Long context helps when the answer depends on a lot of raw material. It also costs more and can degrade as the session grows. For production systems, retrieval, chunking, summaries, and confidence checks still matter even when a model supports a large context window.
Alignment
Personality is training made visible.
After pre-training, each company shapes the base model into an assistant. Human preference feedback, reward models, written behavior policies, constitutional principles, safety classifiers, and product tuning all affect how the assistant responds.
That is why Claude may push back more often, ChatGPT may move quickly into task completion, and Gemini may vary more depending on domain and media type. These are not just branding differences. They are training and product-design differences.
Reasoning
Hard problems benefit from extra thinking.
A standard chat model starts producing the answer directly. A reasoning model spends extra inference-time compute working through the problem before producing the final response. The user may not see the internal thinking, but the latency, cost, and answer quality can change.
The three systems have converged on the same practical lesson: hard prompts need more compute at response time. They differ in how that compute is selected, surfaced, and integrated with the rest of the assistant experience.
Practical Selection
Choose by workflow, not by brand.
For a real software project, the decision is not which model is smartest in general. The decision is which model fails in the most manageable way for the task in front of you.
Use ChatGPT when
- The workflow needs a general assistant with strong tool use.

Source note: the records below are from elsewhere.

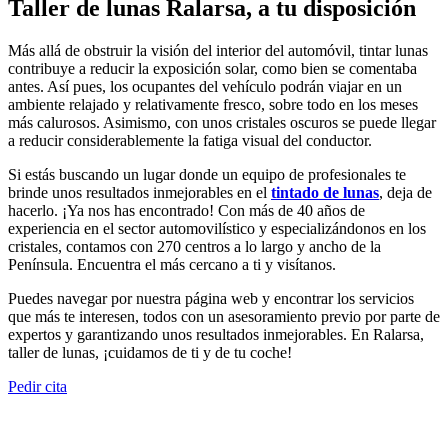
Taller de lunas Ralarsa, a tu disposición
Más allá de obstruir la visión del interior del automóvil, tintar lunas
contribuye a reducir la exposición solar, como bien se comentaba
antes. Así pues, los ocupantes del vehículo podrán viajar en un
ambiente relajado y relativamente fresco, sobre todo en los meses
más calurosos. Asimismo, con unos cristales oscuros se puede llegar
a reducir considerablemente la fatiga visual del conductor.
Si estás buscando un lugar donde un equipo de profesionales te
brinde unos resultados inmejorables en el
tintado de lunas
, deja de
hacerlo. ¡Ya nos has encontrado! Con más de 40 años de
experiencia en el sector automovilístico y especializándonos en los
cristales, contamos con 270 centros a lo largo y ancho de la
Península. Encuentra el más cercano a ti y visítanos.
Puedes navegar por nuestra página web y encontrar los servicios
que más te interesen, todos con un asesoramiento previo por parte de
expertos y garantizando unos resultados inmejorables. En Ralarsa,
taller de lunas, ¡cuidamos de ti y de tu coche!
Pedir cita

- You want fast drafting, coding support, analysis, and operational help in one place.
- The task may need a mix of normal response speed and deeper reasoning.
Use Gemini when
- The input is very large or includes long video, audio, images, and documents.
- The task benefits from native multimodal understanding.
- You need to inspect a broad information set in one pass.
Use Claude when
- The work is document-heavy, writing-heavy, or review-heavy.
- You want careful pushback and a more cautious assistant style.
- The task needs long-form reasoning over dense text, screenshots, policies, or requirements.
Production Risk
The failure mode matters more than the benchmark.
A model that performs well on average may still be dangerous in production if its mistakes are hard to detect. For business software, the safer model is often the one whose behavior can be tested, constrained, monitored, and escalated.
Watch for
- The model gives a confident answer but hides uncertainty.
- The model handles the demo prompt well but fails on edge cases.
- The model accepts too much untrusted context and follows the wrong instruction.
- The model is accurate but too expensive or slow for the production workflow.
- The model behaves differently when the prompt, context length, or media type changes.
HerbDev Perspective
Model choice is an architecture decision.
For client work, I do not start by asking which chatbot is popular this month. I start with the job: what data goes in, what answer comes out, what can go wrong, what the business can afford, and who reviews the result when confidence is low.
The best answer may be ChatGPT, Gemini, Claude, a smaller local model, or a routed system that uses more than one. The point is senior ownership: clear boundaries, observable behavior, practical tests, and a fallback path when the model is uncertain.